Authors: Cansu Alakus [aut, cre], Denis Larocque [aut], Aurelie Labbe [aut], Hemant Ishwaran [ctb] (Author of included randomForestSRC codes), Udaya B. Kogalur [ctb] (Author of included randomForestSRC codes)
Maintainer: Cansu Alakus <[email protected]>
License: GPL (>= 3)
Version: 1.0.6
Built: 2024-11-05 04:43:19 UTC
Source: https://github.com/calakus/rfpredinterval

Help Index


RFpredInterval: A package for building prediction intervals with random forests and boosted forests

Description

RFpredInterval provides methods to build prediction intervals with random forests. The methods provided in the package are Prediction Intervals with Boosted Forests (PIBF) proposed by Alakus et al. (2021) and 15 distinct variations to build PIs proposed by Roy and Larocque (2020). RFpredInterval includes two main functions: pibf() and rfpi(). pibf() applies the PIBF method and it uses the ranger package (Wright and Ziegler, 2017) to fit random forests. rfpi() applies the 15 variations proposed by Roy and Larocque (2020). For rfpi(), RFpredInterval uses randomForestSRC package.

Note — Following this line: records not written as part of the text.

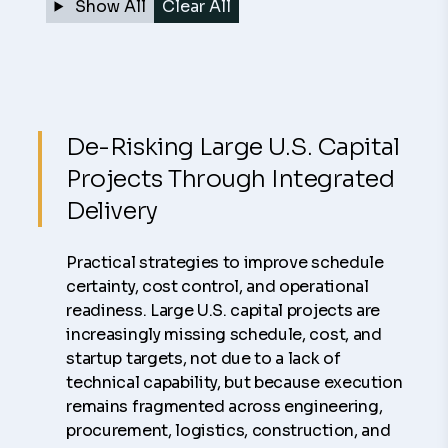
Show All
Clear All
De-Risking Large U.S. Capital
Projects Through Integrated
Delivery
Practical strategies to improve schedule
certainty, cost control, and operational
readiness. Large U.S. capital projects are
increasingly missing schedule, cost, and
startup targets, not due to a lack of
technical capability, but because execution
remains fragmented across engineering,
procurement, logistics, construction, and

For the least-squares splitting rule, both randomForestSRC and ranger packages are applicable.

Details

Among 16 methods, ten of them have specialized splitting rules in the random forest growing process. These methods are the ones with L1 and shortest prediction interval (SPI) splitting rules proposed by Roy and Larocque (2020). To implement these methods, the custom split feature of the randomForestSRC package (Ishwaran and Kogalur, 2021) have been utilised.

The randomForestSRC package allows users to define a custom splitting rule for the tree growing process. The user needs to define the customized splitting rule in the splitCustom.c file. After modifying the splitCustom.c file, all C source code files under the src folder of the package must be recompiled. Finally, the package must be re-installed for the custom split rule to become available. RFpredInterval uses randomForestSRC package by freezing at the version 2.11.0.

RFpredInterval functions

pibf rfpi piall plot.rfpredinterval print.rfpredinterval

References

Alakus, C., Larocque, D., and Labbe, A. (2021). RFpredInterval: An R Package for Prediction Intervals with Random Forests and Boosted Forests. arXiv preprint arXiv:2106.08217.

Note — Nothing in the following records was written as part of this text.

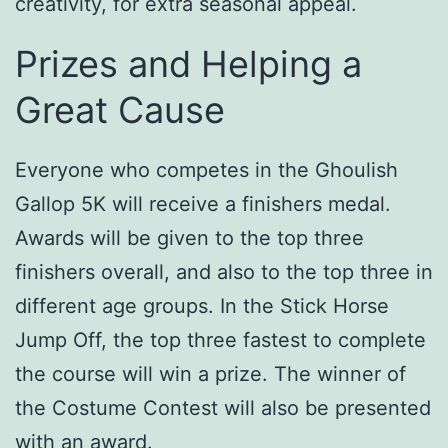
creativity, for extra seasonal appeal.
Prizes and Helping a
Great Cause
Everyone who competes in the Ghoulish
Gallop 5K will receive a finishers medal.
Awards will be given to the top three
finishers overall, and also to the top three in
different age groups. In the Stick Horse
Jump Off, the top three fastest to complete
the course will win a prize. The winner of
the Costume Contest will also be presented
with an award.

Ishwaran H, Kogalur U (2021). Fast Unified Random Forests for Survival, Regression, and Classification (RF-SRC). R package version 2.11.0, https://cran.r-project.org/package=randomForestSRC.

Roy, M. H., & Larocque, D. (2020). Prediction intervals with random forests. Statistical methods in medical research, 29(1), 205-229. doi:10.1177/0962280219829885.

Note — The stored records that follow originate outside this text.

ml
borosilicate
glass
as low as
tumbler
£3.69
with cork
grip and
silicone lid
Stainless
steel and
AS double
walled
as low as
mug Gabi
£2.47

Wright MN, Ziegler A (2017). “ranger: A Fast Implementation of Random Forests for High Dimensional Data in C++ and R.” Journal of Statistical Software, 77(1), 1–17. doi:10.18637/jss.v077.i01.


Boston housing data set

Description

Housing data for 506 census tracts of Boston from the 1970 census. The data set contains the original data by Harrison and Rubinfeld (1979).

Usage

BostonHousing

Format

A data frame with three 506 rows observations on 14 variables. medv is the target variable. The variables are as follows:

  • crim: per capita crime rate by town

  • zn: proportion of residential land zoned for lots over 25,000 sq.ft

  • indus: proportion of non-retail business acres per town

  • chas: Charles River dummy variable (= 1 if tract bounds river; 0 otherwise)

  • nox: nitric oxides concentration (parts per 10 million)

  • rm: average number of rooms per dwelling

  • age: proportion of owner-occupied units built prior to 1940

  • dis: weighted distances to five Boston employment centres

  • rad: index of accessibility to radial highways

  • tax: full-value property-tax rate per USD 10,000

  • ptratio: pupil-teacher ratio by town

  • b: 1000(B - 0.63)^2 where B is the proportion of blacks by town

  • lstat: percentage of lower status of the population

  • medv: median value of owner-occupied homes in USD 1000's

Examples

## load data
data(BostonHousing, package = "RFpredInterval")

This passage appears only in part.